- Born: 18 December 2003 (age 22) Mont Saint Aignan, France

Gymnastics career
- Discipline: Rhythmic gymnastics
- Country represented: France (2019–)
- Club: Normandie Regroupement Gymnique
- Head coach: Anna Baranova
- Assistant coach: Sara Bayón
- Choreographer: Gregory Milan
- Medal record
Rhythmic gymnastics
Representing France
| Event | 1st | 2nd | 3rd |
| FIG World Cup | 1 | 1 | 5 |
| Total | 1 | 1 | 5 |

= Emma Delaine =

French rhythmic gymnast

Emma Delaine (born 18 December 2003) is a French rhythmic gymnast, member of the French national group.

== Personal life ==
Emma trains for 40 hours per week at the National Institute for Sport, Expertise and Performance [INSEP] in Paris, her dream is to be part of the group that will represent France at the 2024 Olympics Games.

== Career ==
Delaine was included into the national senior group in 2019, she made it to the starting five in 2021 debuting at the World Championships in Kitakyushu, they were 11th in the All-Around, 12th with 3 hoops + 4 clubs and 8th in the final with 5 balls.

In 2022, debuting at the World Cup in Athens where the group won All-Around gold.
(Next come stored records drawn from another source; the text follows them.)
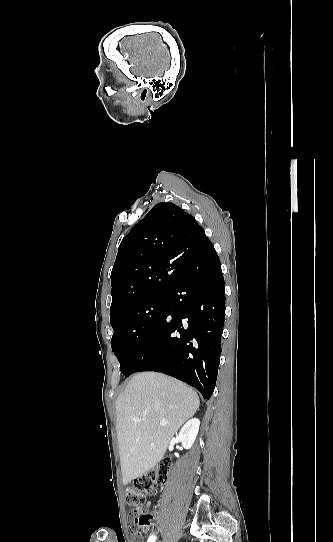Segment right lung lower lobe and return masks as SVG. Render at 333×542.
I'll use <instances>...</instances> for the list:
<instances>
[{
	"instance_id": "1",
	"label": "right lung lower lobe",
	"mask_w": 333,
	"mask_h": 542,
	"mask_svg": "<svg viewBox=\"0 0 333 542\" xmlns=\"http://www.w3.org/2000/svg\"><path fill=\"white\" fill-rule=\"evenodd\" d=\"M183 278L168 292V307L125 377L157 371L197 388L209 400L218 374L225 316V285L212 243L175 259Z\"/></svg>"
}]
</instances>
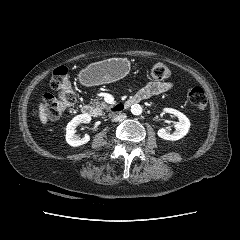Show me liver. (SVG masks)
Masks as SVG:
<instances>
[{
    "label": "liver",
    "instance_id": "1",
    "mask_svg": "<svg viewBox=\"0 0 240 240\" xmlns=\"http://www.w3.org/2000/svg\"><path fill=\"white\" fill-rule=\"evenodd\" d=\"M39 118L42 124H47L48 115L46 113V106L42 103L39 105Z\"/></svg>",
    "mask_w": 240,
    "mask_h": 240
}]
</instances>
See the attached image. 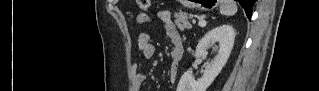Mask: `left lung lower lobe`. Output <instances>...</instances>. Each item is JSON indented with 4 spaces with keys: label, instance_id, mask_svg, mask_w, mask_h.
<instances>
[{
    "label": "left lung lower lobe",
    "instance_id": "1",
    "mask_svg": "<svg viewBox=\"0 0 319 91\" xmlns=\"http://www.w3.org/2000/svg\"><path fill=\"white\" fill-rule=\"evenodd\" d=\"M240 5L244 8L247 17L250 19L252 15V7L255 3V0H237Z\"/></svg>",
    "mask_w": 319,
    "mask_h": 91
}]
</instances>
One month later, in April, they won bronze in both the All-Around and 5 hoops in Sofia. In June Emma and the group travelled to Pesaro, being 6th in the All-Around and 4th with 5 hoops. Ten days later she competed at the 2022 European Championships in Tel Aviv along the senior group, seniors Hélène Karbanov and Lily Ramonatxo and juniors Chloé Ineze, Shana Loxton-Vernaton, Margot Tran, where France was 6th in the All-Around, 7th in the 5 hoops final and 5th in the 3 ribbons + 2 balls' one. In September Delaine took part in the World Championships in Sofia along Eleonore Caburet, Ainhoa Dot, Manelle Inaho, Ashley Julien, Lozea Vilarino and the two individuals Hélène Karbanov and Maelle Millet, taking 11th place in the All-Around.

In 2023 the group was 8th in the All-Around and 5th with 3 balls + 2 ribbons in Athens, in Sofia they won 3 bronze medals. In April she competed in Baku, the group was 8th in the All-Around and 6th with hoops. In April the girls won all the gold medals at the tournament in Thiais. It was later revealed she was among the selected gymnasts for the European Championships in Baku along Eleonore Caburet, Manelle Inaho, Lozea Vilarino, Celia Joseph-Noel, Justine Lavit and the individuals Hélène Karbanov and Maelle Millet. In May, at the stage in Portimão, they won a silver medal in the 3 ribbon and 2 hoops final.